I pulled out the books, plugged in the computer, unplugged it, put the books away and stared into the ecologarium in my fist.

Among the swimming, flying, crawling things, mating, giving birth, growing, changing, busy at whatever their business was, I picked out those dead-end green worms. I hadn't noticed them before because they were at the very edge of things, bumping against the wall. After they released their free phosphates and got tired of butting the shell, they turned on each other and tore themselves to pieces.

Fear and anger is a bad combination in me.

I came close to being killed by a golden once, through that meanness and stupidity.

The same meanness and stupidity that killed Alegra and Ratlit.

And now when this damn kid threatens to — I mean at first I had thought he was threatening to —

I reached Gerg's a few minutes after the daylights went out and the street lamps came on. But I'd stopped in nearly a dozen places on the way. I remember trying to explain to a sailor from a star-shuttle who was just stopping over at the Star-pit for the first time and was all upset because one woman golden had just attacked another with a broken glass. I remember saying to the three-headed bulge of his shoulder, " ... an ant-colony! You know what it is, two pieces of glass with dirt between them, and you can see all the little ants make tunnels and hatch eggs and stuff When I was a kid, I had an ant-colony ... " I started to shake my hand in his face. The chain from the ecologarium was tangled up in my fingers.

"Look." He caught my wrist and put it down on the counter. "It's all right now, pal. Just relax."

"You look," I said as he turned away. "When I was a kid, all I had was an ant -colony!"

He turned back and leaned his rusty elbow on the bar. "Okay," he said affably. Then he made the most stupid and frustrating mistake he possibly could have just then. "What about your aunt?"

"My mother."

"I thought you were telling me about your aunt?"

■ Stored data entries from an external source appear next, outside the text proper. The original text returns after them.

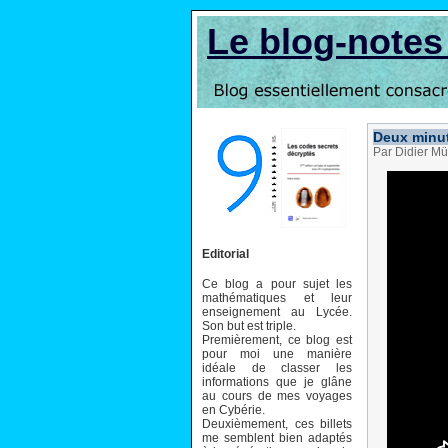
Le blog-note
Deux minut
Par Didier Mü
Editorial
Ce blog a pour sujet les
mathématiques et leur
enseignement au Lycée.
Son but est triple.
Premièrement, ce blog est
pour moi une manière
idéale de classer les
informations que je glâne
au cours de mes voyages
en Cybérie.
Deuxièmement, ces billets
me semblent bien adaptés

"Naw," I said. "My aunt, she drank too much. This is about my mother."

"All right. Your mother then."

"My mother, see, she always worried about me, getting sick and things. I got sick a lot when I was a Little kid. She made me mad! Used to go down and watch the ships take off from a place they called the Brooklyn Navy Yards. They were ships that went to the stars."

The sailor's Oriental face grinned. "Yeah, me too. Used to watch 'em when I was a kid."

"But it was raining, and she wouldn't let me go!"

"Aw, that's too bad. Little rain never hurt a kid. Why didn't she call up and have it turned off so you could go out? Too busy to pay attention to you, huh? One of my old men was like that."

"Both of mine were," I said. "But not my ma. She was all over me all the time when she was there. But she made me mad!"

He nodded with real concern. "Wouldn't turn off the rain."

"Naw, couldn't. You didn't grow up where I did, narrow-minded, dark-side world. No modern conveniences."

"Off the main trading routes, huh?"

"Way off. She wouldn't let me go out, and that made me mad."

He was still nodding.

"So I broke it!" My fist came down hard on the counter, and the plastic globe in its brass cage clacked on the wood. "Broke it! Sand, glass all over the rug, on the window sill!"